Planned Parenthood lawyers argued in an Indiana court Tuesday that abortion clinics should be allowed to perform abortions on young girls without their parents’ knowledge.
In May, the abortion chain and the American Civil Liberties Union filed a lawsuit challenging a new Indiana parental consent law. It is scheduled to go into effect in July.
On Tuesday, lawyers for Planned Parenthood of Indiana and Kentucky and the ACLU asked a federal judge to block the law, WISH TV reports.
They contended that young girls may seek abortions because of troubled or abusive home environments – an argument that does not make sense because the law allows a judge to wave the parental consent requirement in such cases.

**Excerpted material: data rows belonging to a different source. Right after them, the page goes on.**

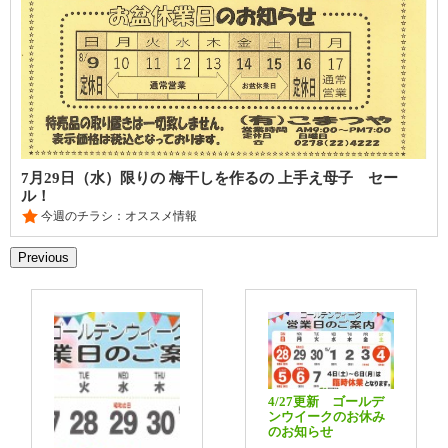
7月29日（水）限りの 梅干しを作るの 上手え母子 セー
ル！
今週のチラシ：オススメ情報
Previous
4/27更新 ゴールデ
ンウイークのお休み
のお知らせ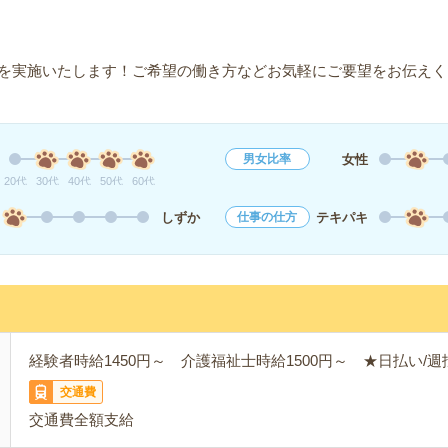
を実施いたします！ご希望の働き方などお気軽にご要望をお伝えく
女性
男女比率
20代
30代
40代
50代
60代
しずか
テキパキ
仕事の仕方
経験者時給1450円～ 介護福祉士時給1500円～ ★日払い/週
交通費
交通費全額支給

The law strengthens current state laws regarding parental rights by requiring abortion providers to obtain proof of consent from a parent or legal guardian before a girl under 18 has an abortion. It gives parents/legal guardians a civil recourse if someone fraudulently poses as a parent in order for a minor girl to get an abortion. It also makes sure parents are involved if a minor appears before a judge to request an abortion without parental consent.
On Tuesday, the abortion activists’ lawyers argued that abortion clinics should not be required to check the parent’s or guardian’s ID and proof of guardianship before performing the abortion, according to the report.
Planned Parenthood leaders claim this new requirement is burdensome, but its purpose is to protect young girls from abuse. Sexual abusers have been known to take their young victims to abortion clinics to cover up rape and pregnancy. The new requirement would help ensure abusers are not posing as their young victim’s parent or guardian.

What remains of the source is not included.